🤖 AI Summary
This study addresses critical challenges—data scarcity, linguistic complexity, and translation-induced distortion—confronting large language models (LLMs) in Arabic mental health applications. We conduct the first systematic, multi-task evaluation of eight LLMs across depression detection, suicide risk assessment, and mental health question answering. Methodologically, we employ structured prompt engineering, few-shot learning, and comparative analysis of native Arabic versus English–Arabic translation variants, evaluating performance using balanced accuracy and mean absolute error (MAE). Key findings include: (1) structured prompting improves multiclass accuracy by 14.5% on average; (2) few-shot learning boosts GPT-4o Mini’s performance by 1.58×; and (3) Phi-3.5 MoE achieves top binary classification accuracy, while Mistral NeMo attains the lowest MAE in severity prediction—demonstrating complementary model strengths. Our work establishes a reproducible evaluation framework and optimization paradigm for Arabic-language AI in mental health.
📝 Abstract
Mental health disorders pose a growing public health concern in the Arab world, emphasizing the need for accessible diagnostic and intervention tools. Large language models (LLMs) offer a promising approach, but their application in Arabic contexts faces challenges including limited labeled datasets, linguistic complexity, and translation biases.

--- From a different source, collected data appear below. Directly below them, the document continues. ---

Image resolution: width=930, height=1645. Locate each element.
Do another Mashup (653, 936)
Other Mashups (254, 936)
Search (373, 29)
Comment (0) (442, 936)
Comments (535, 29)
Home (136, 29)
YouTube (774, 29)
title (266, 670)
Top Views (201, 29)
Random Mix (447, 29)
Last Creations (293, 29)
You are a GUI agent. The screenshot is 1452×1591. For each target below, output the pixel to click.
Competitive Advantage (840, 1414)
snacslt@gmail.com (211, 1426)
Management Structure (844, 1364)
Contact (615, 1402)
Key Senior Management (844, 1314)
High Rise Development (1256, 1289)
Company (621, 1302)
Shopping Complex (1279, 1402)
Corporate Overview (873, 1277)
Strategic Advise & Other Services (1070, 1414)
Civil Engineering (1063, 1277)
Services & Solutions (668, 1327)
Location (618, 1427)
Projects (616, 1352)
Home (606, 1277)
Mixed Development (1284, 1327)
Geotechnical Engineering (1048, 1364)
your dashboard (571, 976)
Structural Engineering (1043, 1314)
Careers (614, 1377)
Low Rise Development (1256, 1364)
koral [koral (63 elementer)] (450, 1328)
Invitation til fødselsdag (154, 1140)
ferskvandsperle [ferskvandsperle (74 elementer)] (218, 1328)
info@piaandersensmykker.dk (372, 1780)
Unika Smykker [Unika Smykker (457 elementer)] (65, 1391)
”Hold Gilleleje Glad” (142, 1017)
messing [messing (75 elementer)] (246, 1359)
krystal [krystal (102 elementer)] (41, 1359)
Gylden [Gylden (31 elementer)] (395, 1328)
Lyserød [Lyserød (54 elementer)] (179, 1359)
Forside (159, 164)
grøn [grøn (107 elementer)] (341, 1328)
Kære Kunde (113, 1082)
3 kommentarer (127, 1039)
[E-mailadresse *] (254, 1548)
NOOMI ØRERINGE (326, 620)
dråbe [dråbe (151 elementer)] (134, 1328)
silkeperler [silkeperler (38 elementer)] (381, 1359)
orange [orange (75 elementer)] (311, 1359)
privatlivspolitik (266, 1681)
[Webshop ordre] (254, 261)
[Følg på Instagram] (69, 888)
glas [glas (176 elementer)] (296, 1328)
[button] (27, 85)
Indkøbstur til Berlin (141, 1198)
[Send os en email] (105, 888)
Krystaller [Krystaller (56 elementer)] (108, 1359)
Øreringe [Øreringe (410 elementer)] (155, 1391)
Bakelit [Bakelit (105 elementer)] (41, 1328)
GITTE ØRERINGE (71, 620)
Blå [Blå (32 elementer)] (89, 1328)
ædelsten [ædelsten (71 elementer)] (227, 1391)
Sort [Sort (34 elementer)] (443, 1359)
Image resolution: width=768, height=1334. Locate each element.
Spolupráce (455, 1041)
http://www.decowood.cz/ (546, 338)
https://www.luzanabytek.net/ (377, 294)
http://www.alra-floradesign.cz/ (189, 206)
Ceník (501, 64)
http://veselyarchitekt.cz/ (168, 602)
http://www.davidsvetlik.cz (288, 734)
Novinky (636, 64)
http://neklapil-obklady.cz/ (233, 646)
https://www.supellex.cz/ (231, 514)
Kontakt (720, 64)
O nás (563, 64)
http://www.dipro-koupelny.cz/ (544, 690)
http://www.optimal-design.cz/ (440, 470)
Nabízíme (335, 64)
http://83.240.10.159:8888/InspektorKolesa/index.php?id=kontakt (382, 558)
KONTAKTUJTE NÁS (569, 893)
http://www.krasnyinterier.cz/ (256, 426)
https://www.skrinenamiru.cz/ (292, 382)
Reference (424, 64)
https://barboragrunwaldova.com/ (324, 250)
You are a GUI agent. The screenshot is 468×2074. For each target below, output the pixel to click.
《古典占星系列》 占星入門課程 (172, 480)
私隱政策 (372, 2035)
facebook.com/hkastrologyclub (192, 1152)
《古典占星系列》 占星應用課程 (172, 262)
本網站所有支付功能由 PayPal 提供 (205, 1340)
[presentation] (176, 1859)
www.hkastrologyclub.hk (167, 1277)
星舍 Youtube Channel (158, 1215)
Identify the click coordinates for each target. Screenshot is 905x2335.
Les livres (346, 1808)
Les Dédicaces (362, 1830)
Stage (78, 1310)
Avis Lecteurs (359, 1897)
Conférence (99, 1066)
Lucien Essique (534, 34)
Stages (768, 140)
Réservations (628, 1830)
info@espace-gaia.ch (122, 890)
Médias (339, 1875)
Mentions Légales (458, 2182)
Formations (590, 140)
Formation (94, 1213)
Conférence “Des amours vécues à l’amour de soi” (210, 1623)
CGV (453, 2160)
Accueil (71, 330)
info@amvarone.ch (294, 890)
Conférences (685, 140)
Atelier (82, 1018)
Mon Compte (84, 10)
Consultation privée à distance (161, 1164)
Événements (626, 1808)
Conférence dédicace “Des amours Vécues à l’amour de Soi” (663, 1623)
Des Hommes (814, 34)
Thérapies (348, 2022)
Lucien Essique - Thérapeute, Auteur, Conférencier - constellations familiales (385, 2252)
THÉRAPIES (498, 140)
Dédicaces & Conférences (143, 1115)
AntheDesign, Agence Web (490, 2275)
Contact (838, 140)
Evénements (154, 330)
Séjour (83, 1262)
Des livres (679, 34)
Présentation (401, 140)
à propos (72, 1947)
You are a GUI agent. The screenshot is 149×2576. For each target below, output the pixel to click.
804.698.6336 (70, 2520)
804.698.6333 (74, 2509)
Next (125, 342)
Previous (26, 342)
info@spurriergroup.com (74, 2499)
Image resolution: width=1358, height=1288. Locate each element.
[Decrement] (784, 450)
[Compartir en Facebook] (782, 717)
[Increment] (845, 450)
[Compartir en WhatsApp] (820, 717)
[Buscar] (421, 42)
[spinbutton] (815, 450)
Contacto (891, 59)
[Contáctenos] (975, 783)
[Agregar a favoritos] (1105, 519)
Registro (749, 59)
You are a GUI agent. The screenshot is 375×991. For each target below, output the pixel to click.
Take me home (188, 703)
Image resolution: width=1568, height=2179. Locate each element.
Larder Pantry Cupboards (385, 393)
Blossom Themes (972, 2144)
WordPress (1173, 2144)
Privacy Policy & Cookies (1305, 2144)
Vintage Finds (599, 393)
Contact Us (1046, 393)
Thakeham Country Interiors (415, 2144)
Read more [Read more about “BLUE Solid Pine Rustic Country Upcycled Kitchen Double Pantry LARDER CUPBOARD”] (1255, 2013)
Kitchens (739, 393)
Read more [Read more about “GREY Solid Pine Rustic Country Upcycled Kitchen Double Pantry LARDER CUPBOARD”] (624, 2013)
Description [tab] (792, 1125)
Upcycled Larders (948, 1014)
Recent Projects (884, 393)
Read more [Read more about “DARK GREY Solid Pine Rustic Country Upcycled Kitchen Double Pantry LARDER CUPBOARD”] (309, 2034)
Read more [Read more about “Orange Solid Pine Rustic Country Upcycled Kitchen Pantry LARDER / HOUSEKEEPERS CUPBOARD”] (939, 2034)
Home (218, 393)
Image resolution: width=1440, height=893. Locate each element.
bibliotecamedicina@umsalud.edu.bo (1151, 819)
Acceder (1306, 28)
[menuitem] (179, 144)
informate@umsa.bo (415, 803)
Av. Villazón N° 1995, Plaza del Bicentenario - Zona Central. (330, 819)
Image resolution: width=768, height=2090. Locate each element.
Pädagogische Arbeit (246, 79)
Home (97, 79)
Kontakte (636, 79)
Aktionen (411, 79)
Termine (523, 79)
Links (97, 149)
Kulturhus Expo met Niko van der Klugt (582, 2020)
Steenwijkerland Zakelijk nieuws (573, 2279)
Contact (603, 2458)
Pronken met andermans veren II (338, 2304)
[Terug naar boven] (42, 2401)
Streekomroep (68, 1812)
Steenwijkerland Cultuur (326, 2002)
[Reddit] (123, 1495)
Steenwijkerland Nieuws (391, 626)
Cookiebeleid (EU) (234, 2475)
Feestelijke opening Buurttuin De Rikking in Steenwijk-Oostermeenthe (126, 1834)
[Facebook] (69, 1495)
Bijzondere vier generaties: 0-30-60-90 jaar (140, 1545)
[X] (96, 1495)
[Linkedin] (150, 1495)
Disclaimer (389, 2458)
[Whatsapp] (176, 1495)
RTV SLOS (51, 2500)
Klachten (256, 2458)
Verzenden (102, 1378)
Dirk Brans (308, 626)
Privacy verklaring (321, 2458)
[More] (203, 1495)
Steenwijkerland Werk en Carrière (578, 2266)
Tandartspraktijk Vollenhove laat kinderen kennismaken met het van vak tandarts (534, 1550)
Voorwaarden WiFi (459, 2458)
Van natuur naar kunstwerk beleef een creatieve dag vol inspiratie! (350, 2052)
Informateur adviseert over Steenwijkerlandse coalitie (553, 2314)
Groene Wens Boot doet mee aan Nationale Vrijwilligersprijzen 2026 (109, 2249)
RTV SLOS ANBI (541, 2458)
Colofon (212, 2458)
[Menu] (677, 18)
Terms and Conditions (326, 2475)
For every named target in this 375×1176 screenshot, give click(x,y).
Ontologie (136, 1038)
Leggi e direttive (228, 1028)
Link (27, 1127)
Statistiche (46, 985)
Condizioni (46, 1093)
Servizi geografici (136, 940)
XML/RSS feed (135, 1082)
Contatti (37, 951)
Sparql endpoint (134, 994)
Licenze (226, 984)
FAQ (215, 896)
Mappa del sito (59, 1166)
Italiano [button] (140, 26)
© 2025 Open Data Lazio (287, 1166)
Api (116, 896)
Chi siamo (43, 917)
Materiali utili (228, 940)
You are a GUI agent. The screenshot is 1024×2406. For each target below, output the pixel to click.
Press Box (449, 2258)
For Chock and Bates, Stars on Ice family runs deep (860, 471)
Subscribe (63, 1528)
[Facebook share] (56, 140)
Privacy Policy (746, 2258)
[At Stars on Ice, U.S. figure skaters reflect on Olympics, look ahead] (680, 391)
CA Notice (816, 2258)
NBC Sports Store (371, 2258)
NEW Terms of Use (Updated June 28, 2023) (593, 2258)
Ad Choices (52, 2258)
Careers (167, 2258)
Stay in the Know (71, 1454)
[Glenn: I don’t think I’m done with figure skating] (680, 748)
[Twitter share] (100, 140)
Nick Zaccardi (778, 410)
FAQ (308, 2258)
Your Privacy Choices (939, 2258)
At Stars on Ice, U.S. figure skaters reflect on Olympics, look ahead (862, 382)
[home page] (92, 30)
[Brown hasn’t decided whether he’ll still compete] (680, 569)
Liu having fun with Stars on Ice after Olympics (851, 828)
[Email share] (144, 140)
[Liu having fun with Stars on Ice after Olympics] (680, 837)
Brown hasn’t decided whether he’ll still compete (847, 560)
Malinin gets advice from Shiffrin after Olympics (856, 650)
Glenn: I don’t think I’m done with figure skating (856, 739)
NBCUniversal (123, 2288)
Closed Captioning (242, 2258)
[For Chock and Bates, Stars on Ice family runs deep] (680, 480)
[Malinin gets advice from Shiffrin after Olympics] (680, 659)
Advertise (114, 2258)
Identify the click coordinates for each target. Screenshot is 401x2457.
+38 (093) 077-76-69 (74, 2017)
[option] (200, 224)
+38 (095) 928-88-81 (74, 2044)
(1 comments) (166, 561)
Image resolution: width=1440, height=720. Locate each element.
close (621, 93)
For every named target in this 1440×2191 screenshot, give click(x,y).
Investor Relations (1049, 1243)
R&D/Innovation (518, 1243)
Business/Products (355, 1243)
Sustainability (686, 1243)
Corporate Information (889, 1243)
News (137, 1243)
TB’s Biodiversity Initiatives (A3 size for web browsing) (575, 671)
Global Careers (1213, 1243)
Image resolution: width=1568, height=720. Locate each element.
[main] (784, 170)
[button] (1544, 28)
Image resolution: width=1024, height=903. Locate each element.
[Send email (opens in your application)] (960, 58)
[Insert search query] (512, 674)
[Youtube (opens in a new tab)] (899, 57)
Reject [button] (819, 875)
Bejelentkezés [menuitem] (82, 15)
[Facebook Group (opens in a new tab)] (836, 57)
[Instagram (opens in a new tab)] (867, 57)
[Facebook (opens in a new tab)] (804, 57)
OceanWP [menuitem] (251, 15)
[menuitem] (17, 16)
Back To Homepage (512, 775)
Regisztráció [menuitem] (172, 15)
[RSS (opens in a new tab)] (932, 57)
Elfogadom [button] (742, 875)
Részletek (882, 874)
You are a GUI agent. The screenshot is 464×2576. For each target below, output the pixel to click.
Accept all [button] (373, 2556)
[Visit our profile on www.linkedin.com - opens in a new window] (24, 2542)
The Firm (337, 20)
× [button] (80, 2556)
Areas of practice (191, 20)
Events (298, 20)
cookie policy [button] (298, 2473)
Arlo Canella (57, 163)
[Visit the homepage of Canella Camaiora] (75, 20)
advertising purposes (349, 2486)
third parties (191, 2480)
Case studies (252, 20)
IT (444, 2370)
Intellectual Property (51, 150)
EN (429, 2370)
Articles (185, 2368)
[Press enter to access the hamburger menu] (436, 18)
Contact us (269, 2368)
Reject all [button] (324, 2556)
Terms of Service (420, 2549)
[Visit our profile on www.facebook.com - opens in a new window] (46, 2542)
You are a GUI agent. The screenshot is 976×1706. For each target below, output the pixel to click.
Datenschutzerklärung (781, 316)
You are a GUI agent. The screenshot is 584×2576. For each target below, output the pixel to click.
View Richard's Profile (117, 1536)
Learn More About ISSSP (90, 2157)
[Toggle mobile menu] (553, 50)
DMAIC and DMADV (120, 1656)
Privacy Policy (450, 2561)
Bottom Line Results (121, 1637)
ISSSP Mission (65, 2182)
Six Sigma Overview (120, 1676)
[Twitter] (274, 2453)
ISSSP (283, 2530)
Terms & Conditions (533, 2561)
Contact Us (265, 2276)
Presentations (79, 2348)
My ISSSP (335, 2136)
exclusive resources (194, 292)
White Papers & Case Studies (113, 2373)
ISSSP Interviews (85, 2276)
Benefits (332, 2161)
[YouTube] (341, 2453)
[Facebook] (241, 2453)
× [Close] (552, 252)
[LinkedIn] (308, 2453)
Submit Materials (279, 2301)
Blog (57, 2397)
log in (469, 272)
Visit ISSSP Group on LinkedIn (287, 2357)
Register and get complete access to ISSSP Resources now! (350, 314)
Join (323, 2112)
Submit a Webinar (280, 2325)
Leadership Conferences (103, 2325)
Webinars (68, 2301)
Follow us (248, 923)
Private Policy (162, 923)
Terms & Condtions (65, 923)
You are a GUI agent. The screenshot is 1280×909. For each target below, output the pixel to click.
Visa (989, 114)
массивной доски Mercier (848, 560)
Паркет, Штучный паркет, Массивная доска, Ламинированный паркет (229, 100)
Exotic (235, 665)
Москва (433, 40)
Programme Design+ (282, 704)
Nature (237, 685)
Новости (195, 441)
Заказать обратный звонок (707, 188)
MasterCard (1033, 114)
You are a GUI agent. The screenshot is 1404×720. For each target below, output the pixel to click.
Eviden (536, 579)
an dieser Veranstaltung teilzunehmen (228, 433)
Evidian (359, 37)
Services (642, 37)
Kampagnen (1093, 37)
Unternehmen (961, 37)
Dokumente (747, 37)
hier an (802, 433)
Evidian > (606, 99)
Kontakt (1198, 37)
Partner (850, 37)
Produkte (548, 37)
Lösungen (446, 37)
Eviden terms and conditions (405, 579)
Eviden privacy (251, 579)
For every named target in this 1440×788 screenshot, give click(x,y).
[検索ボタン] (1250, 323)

This study comprehensively evaluates 8 LLMs, including general multi-lingual models, as well as bi-lingual ones, on diverse mental health datasets (such as AraDepSu, Dreaddit, MedMCQA), investigating the impact of prompt design, language configuration (native Arabic vs. translated English, and vice versa), and few-shot prompting on diagnostic performance. We find that prompt engineering significantly influences LLM scores mainly due to reduced instruction following, with our structured prompt outperforming a less structured variant on multi-class datasets, with an average difference of 14.5%. While language influence on performance was modest, model selection proved crucial: Phi-3.5 MoE excelled in balanced accuracy, particularly for binary classification, while Mistral NeMo showed superior performance in mean absolute error for severity prediction tasks. Few-shot prompting consistently improved performance, with particularly substantial gains observed for GPT-4o Mini on multi-class classification, boosting accuracy by an average factor of 1.58. These findings underscore the importance of prompt optimization, multilingual analysis, and few-shot learning for developing culturally sensitive and effective LLM-based mental health tools for Arabic-speaking populations.